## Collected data

════════

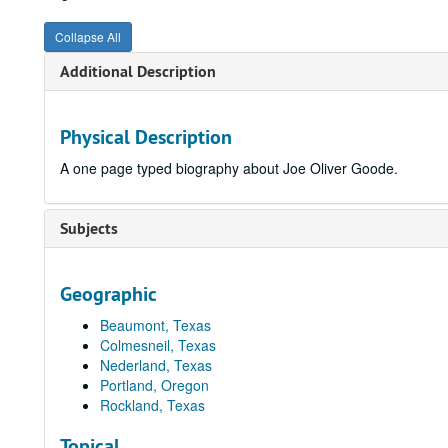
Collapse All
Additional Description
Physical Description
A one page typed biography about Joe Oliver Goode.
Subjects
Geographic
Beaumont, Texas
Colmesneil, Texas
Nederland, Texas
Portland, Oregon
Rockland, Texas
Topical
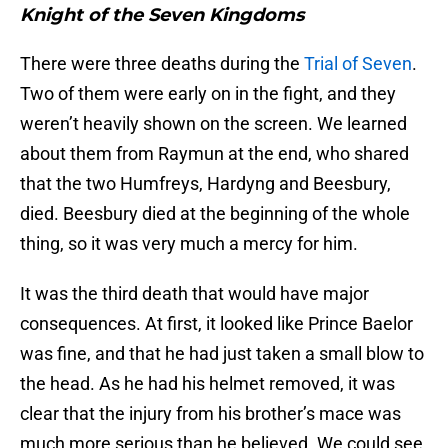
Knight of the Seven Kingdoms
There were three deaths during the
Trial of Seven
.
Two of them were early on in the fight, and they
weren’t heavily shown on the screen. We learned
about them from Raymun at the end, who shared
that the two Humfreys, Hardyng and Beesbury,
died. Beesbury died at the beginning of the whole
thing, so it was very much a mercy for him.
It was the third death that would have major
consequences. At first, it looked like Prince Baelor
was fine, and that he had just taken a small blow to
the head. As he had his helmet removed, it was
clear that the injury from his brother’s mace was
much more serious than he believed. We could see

════════

## WHAT IS BEING ASKED
Please return the records as they stand, word for word, with no pictures.

## SOLUTION TO THE EXERCISE
Collapse All
Additional Description
Physical Description
A one page typed biography about Joe Oliver Goode.
Subjects
Geographic
Beaumont, Texas
Colmesneil, Texas
Nederland, Texas
Portland, Oregon
Rockland, Texas
Topical
Knight of the Seven Kingdoms
There were three deaths during the
Trial of Seven
.
Two of them were early on in the fight, and they
weren’t heavily shown on the screen. We learned
about them from Raymun at the end, who shared
that the two Humfreys, Hardyng and Beesbury,
died. Beesbury died at the beginning of the whole
thing, so it was very much a mercy for him.
It was the third death that would have major
consequences. At first, it looked like Prince Baelor
was fine, and that he had just taken a small blow to
the head. As he had his helmet removed, it was
clear that the injury from his brother’s mace was
much more serious than he believed. We could see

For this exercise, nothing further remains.